WHAT YOU WILL DO =>
State the number of lines in the records that contain "event", with no other words.

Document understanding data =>
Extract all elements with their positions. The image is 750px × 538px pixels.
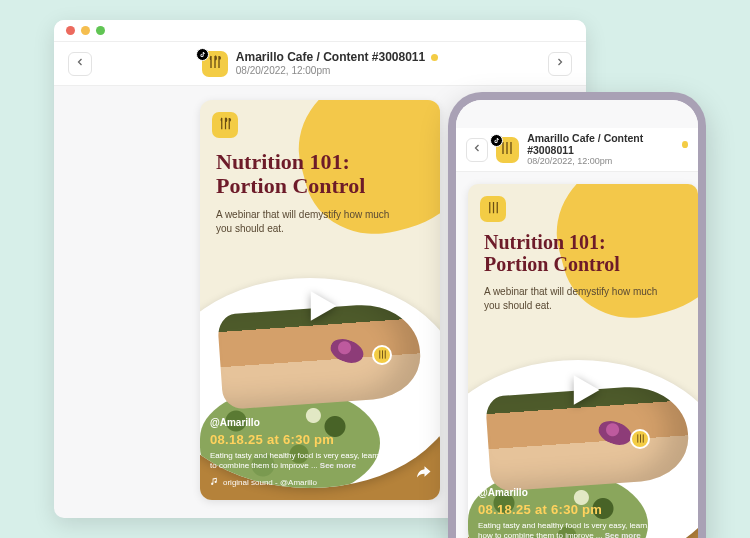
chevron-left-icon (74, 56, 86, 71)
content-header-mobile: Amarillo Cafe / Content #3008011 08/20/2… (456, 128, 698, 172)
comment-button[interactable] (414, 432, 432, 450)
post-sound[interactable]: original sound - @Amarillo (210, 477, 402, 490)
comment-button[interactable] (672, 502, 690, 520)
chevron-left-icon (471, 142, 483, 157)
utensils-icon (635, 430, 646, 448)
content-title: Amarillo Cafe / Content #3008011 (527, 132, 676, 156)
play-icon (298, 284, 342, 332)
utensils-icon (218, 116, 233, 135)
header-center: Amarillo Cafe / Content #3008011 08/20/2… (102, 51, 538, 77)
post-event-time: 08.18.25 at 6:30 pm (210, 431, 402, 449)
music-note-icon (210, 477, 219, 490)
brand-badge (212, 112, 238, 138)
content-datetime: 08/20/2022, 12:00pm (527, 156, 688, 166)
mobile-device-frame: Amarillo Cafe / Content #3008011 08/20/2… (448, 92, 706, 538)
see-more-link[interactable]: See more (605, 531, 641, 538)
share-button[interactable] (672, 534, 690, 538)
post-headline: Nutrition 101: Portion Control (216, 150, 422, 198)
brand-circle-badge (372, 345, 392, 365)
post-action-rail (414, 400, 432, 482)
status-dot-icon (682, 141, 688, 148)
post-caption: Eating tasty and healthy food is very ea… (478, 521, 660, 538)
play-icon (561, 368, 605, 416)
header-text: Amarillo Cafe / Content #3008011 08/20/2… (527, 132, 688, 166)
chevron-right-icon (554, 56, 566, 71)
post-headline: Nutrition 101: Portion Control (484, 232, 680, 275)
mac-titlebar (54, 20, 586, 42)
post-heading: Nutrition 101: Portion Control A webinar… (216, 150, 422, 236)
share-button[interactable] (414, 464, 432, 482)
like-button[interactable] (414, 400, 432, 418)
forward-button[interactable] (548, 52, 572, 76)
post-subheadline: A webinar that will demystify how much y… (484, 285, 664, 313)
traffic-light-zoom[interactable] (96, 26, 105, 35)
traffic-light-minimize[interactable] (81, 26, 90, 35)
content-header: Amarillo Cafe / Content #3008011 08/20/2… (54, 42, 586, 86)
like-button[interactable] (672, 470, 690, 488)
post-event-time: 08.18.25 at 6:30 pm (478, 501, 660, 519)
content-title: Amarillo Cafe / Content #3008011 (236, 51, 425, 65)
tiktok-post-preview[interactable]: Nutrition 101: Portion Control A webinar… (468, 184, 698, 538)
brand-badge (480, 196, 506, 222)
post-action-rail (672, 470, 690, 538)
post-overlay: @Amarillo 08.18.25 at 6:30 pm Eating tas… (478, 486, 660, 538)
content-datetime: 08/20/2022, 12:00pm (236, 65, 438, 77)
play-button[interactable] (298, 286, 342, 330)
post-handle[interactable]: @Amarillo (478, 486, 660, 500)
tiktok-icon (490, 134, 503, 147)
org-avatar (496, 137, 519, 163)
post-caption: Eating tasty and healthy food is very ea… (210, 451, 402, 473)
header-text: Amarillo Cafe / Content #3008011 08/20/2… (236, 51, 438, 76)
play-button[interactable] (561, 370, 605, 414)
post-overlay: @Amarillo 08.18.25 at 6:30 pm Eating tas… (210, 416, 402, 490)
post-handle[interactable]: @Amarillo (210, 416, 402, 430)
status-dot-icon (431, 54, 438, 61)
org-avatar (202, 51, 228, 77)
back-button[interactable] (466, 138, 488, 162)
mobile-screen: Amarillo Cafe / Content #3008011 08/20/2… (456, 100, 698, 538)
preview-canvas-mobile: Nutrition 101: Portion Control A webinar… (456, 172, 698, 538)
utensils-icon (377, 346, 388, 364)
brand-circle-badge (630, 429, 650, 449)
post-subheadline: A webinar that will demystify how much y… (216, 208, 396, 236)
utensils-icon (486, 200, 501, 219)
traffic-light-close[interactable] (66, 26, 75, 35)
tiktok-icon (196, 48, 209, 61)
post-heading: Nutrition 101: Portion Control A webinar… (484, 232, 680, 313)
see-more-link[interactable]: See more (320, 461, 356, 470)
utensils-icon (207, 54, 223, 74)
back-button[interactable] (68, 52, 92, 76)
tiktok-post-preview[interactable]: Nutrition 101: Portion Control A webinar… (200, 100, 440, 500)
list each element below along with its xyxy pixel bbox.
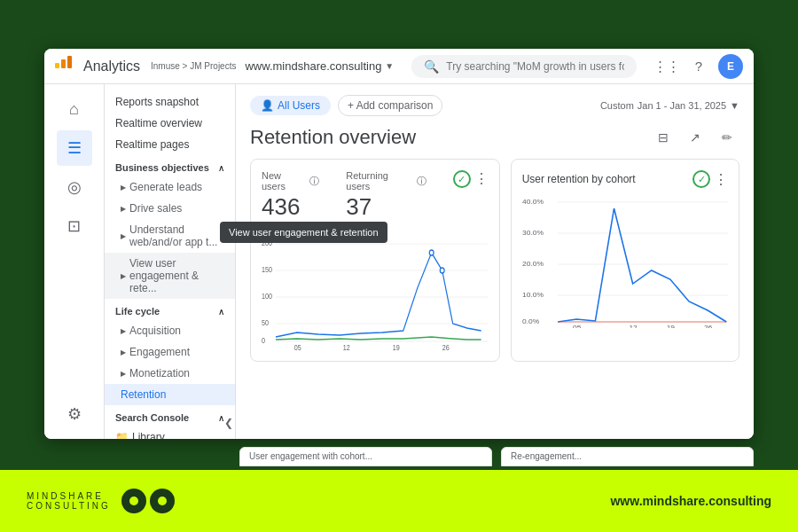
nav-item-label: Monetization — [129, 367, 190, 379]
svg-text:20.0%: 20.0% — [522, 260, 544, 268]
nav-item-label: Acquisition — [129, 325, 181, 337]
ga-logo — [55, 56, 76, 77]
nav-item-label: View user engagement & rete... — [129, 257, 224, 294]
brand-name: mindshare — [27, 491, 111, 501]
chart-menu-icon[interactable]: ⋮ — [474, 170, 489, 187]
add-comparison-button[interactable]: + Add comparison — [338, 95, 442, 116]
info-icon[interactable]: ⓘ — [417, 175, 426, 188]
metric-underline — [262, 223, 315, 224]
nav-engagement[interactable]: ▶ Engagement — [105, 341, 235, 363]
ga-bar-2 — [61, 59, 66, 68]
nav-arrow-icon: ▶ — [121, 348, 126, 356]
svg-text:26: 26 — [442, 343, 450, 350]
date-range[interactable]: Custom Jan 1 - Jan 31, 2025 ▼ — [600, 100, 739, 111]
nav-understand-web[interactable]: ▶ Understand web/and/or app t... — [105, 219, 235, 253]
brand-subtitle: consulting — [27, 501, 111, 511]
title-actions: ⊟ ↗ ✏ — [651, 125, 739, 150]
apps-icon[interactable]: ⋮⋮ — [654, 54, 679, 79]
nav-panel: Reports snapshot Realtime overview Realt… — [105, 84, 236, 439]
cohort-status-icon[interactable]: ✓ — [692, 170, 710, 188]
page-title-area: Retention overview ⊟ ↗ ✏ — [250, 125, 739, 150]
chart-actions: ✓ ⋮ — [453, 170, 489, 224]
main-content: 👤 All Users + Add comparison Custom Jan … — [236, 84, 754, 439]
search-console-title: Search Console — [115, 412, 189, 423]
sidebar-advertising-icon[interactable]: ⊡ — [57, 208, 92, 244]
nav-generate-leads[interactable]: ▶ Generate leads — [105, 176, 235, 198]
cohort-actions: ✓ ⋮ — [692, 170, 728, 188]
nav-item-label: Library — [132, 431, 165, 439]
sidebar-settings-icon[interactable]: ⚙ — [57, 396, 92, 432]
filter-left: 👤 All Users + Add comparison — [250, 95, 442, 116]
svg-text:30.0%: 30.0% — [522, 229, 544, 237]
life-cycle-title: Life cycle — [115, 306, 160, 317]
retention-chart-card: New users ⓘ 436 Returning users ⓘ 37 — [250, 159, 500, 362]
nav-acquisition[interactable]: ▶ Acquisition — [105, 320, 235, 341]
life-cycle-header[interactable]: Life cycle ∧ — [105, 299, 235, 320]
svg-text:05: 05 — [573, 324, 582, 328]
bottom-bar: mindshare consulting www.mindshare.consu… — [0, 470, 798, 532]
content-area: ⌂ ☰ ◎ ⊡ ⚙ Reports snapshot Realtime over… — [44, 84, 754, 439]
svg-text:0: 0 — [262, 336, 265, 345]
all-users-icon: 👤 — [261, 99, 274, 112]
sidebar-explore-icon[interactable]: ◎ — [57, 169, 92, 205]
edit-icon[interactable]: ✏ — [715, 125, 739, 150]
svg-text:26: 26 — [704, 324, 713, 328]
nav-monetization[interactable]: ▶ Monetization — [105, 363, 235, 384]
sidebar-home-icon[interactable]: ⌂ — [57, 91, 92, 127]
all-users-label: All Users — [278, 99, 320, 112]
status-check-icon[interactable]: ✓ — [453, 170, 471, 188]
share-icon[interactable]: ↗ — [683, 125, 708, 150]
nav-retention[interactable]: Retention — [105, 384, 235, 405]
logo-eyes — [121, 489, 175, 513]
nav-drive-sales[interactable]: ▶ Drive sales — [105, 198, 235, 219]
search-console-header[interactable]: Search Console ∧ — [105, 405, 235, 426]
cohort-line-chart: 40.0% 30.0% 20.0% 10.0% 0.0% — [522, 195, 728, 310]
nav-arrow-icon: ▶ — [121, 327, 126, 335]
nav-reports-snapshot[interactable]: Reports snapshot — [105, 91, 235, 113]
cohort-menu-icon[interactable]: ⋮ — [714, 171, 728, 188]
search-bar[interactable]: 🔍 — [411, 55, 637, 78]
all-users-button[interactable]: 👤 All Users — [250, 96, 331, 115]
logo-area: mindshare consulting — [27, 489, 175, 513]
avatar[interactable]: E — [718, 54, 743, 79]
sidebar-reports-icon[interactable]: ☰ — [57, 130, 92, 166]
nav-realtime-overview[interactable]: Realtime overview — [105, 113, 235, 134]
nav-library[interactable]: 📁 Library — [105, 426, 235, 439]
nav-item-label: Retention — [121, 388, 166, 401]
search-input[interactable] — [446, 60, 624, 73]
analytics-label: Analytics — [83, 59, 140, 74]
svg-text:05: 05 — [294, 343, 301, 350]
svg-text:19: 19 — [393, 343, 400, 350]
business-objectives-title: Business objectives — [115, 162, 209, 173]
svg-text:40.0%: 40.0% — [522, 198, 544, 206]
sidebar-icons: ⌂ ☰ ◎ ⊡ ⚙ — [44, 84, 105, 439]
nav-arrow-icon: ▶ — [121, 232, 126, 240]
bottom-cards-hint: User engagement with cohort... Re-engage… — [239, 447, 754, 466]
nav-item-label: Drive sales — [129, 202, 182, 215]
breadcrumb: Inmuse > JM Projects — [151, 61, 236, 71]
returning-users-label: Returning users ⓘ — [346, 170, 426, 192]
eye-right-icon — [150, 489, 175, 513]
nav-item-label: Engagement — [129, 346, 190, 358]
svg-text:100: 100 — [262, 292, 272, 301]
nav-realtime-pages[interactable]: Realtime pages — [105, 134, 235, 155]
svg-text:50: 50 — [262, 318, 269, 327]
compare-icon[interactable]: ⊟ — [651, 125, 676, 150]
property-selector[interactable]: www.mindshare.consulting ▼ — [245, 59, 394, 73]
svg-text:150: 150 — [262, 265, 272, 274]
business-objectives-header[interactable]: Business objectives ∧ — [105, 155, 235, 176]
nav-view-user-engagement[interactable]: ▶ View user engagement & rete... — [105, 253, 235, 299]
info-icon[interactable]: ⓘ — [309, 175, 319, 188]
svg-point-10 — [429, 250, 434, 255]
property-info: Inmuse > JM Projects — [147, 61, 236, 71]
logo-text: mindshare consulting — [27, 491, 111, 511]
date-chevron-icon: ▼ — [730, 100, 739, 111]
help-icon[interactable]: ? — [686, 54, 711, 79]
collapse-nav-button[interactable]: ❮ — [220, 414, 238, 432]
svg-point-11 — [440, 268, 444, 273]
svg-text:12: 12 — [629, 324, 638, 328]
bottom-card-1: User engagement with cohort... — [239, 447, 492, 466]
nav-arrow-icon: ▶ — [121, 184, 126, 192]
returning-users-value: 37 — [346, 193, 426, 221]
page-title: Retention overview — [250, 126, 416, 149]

SOLUTION TO THIS EXERCISE =>
2